Extracted page text data:
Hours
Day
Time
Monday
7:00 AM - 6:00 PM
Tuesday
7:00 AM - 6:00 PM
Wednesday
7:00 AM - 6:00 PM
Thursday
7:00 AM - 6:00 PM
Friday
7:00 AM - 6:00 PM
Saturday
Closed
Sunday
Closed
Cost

▸ WORK TO BE COMPLETED
The answer is the full set of records, printed exactly as given.

▸ FINISHED TASK
Hours
Day
Time
Monday
7:00 AM - 6:00 PM
Tuesday
7:00 AM - 6:00 PM
Wednesday
7:00 AM - 6:00 PM
Thursday
7:00 AM - 6:00 PM
Friday
7:00 AM - 6:00 PM
Saturday
Closed
Sunday
Closed
Cost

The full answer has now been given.